Хотел бы я ей черный локон
Каждое утро чесать
И, чтоб не гневался Аполлон,
Ее власы целовать…
 
   Эти стихи, говорите вы, не пойдут?!
   – К сожалению, должен сказать, что не пойдут именно эти стихи, а не какие-нибудь другие. Именно начинающиеся словами:
 
Хотел бы я ей черный локон…
 
   – Почему же, господин редактор? Ведь они хорошие.
   – Согласен. Лично я очень ими позабавился, но… для журнала они не подходят.
   – Да вы бы их еще раз прочли!
   – Да зачем же? Ведь я читал.
   – Еще разик!
   Я прочел в угоду посетителю еще разик и выразил одной половиной лица восхищение, а другой – сожаление, что стихи все-таки не подойдут.
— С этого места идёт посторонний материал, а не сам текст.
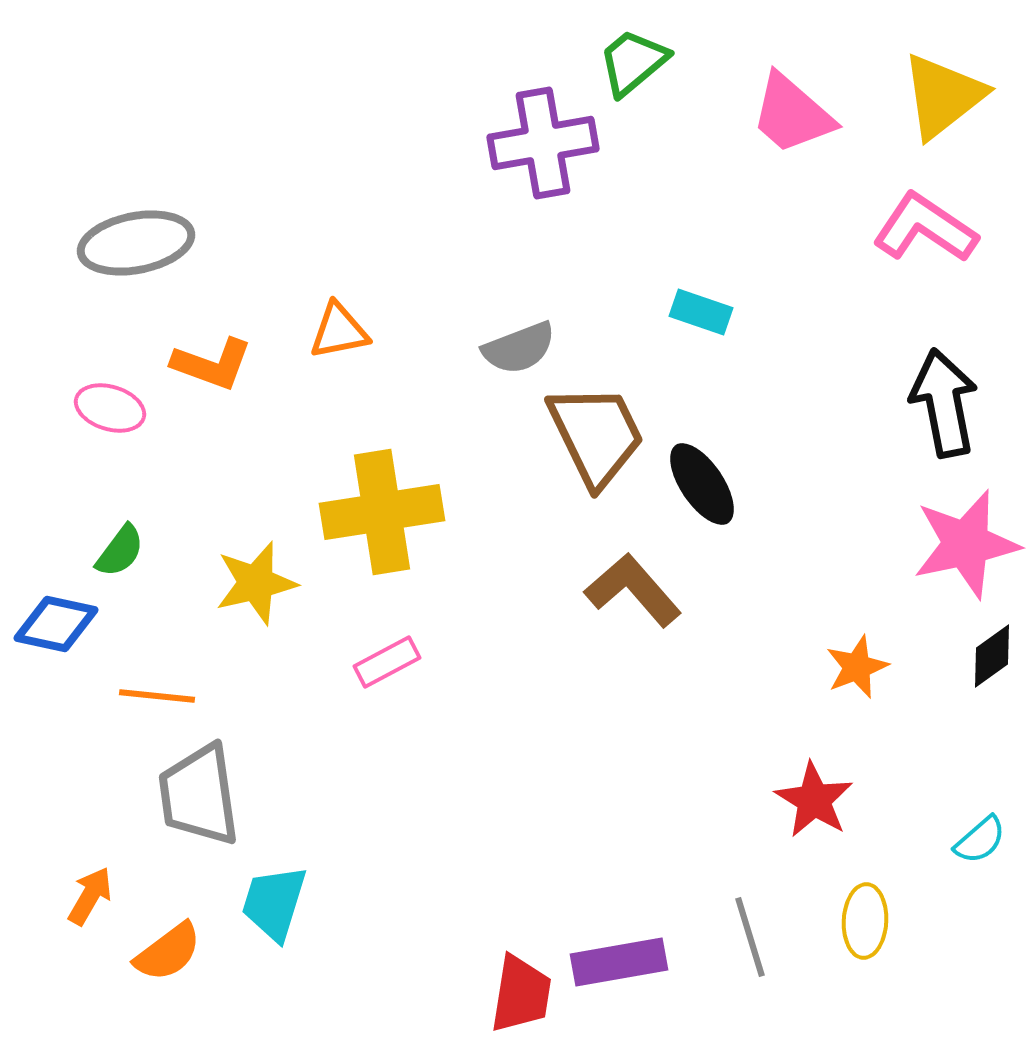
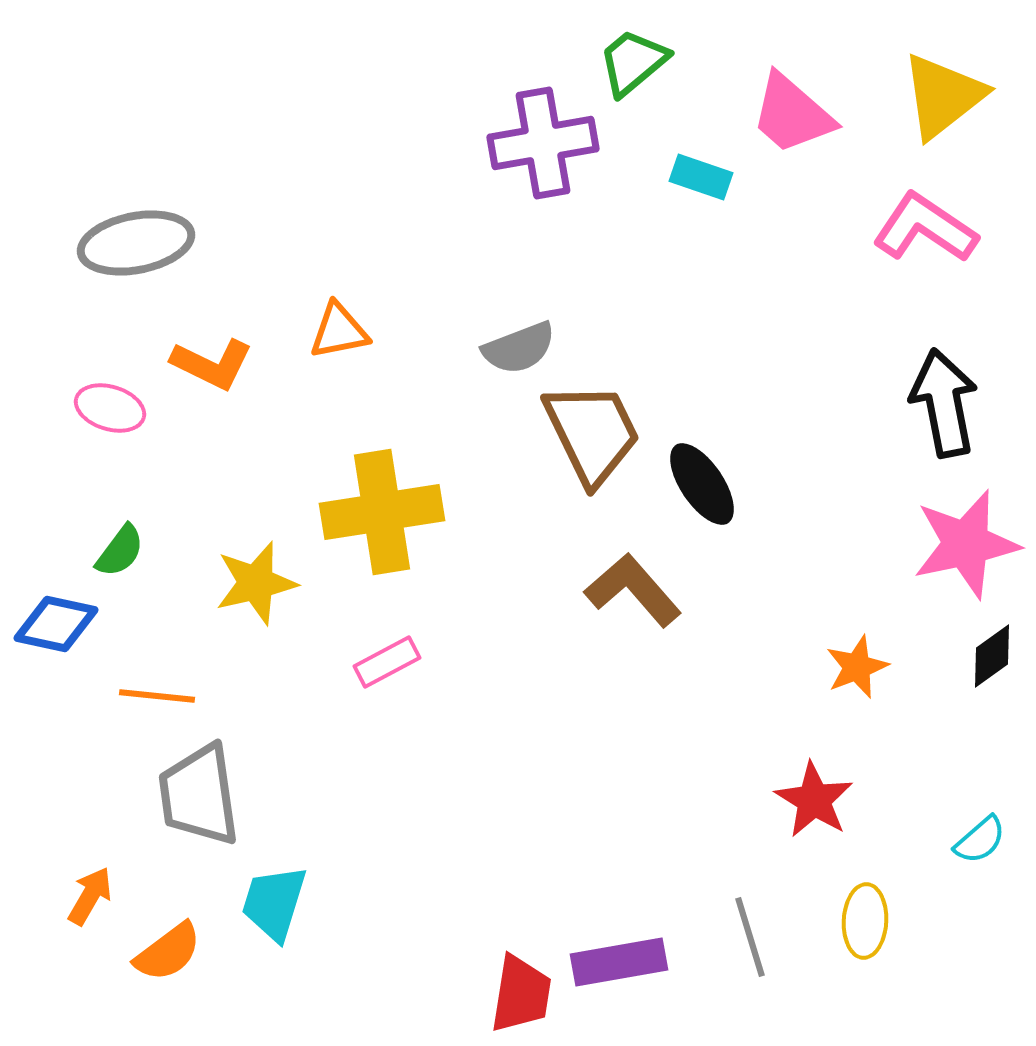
cyan rectangle: moved 135 px up
orange L-shape: rotated 6 degrees clockwise
brown trapezoid: moved 4 px left, 2 px up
   – Гм… Тогда позвольте их… Я прочту! «Хотел бы я ей черный локон…» Я терпеливо выслушал эти стихи еще раз, но потом твердо и сухо сказал:
   – Стихи не подходят.
   – Удивительно. Знаете что: я вам оставлю рукопись, а вы после вчитайтесь в нее. Вдруг да подойдет.
   – Нет, зачем же оставлять?!
   – Право, оставлю. Вы бы посоветовались с кем-нибудь, а?
   – Не надо. Оставьте их у себя.
   – Я в отчаянии, что отнимаю у вас секундочку времени, но…
   – До свиданья!
   Он ушел, а я взялся за книгу, которую читал до этого. Развернув ее, я увидел положенную между страниц бумажку. Прочел:
 
Хотел бы я ей черный локон…
Каждое утро чесать
И, чтобы не гневался Аполл…
 
   – Ах, черт его возьми! Забыл свою белиберду… Опять будет шляться! Николай! Догони того человека, что был у меня, и отдай ему эту бумагу.
   Николай помчался вдогонку за поэтом и удачно выполнил мое поручение.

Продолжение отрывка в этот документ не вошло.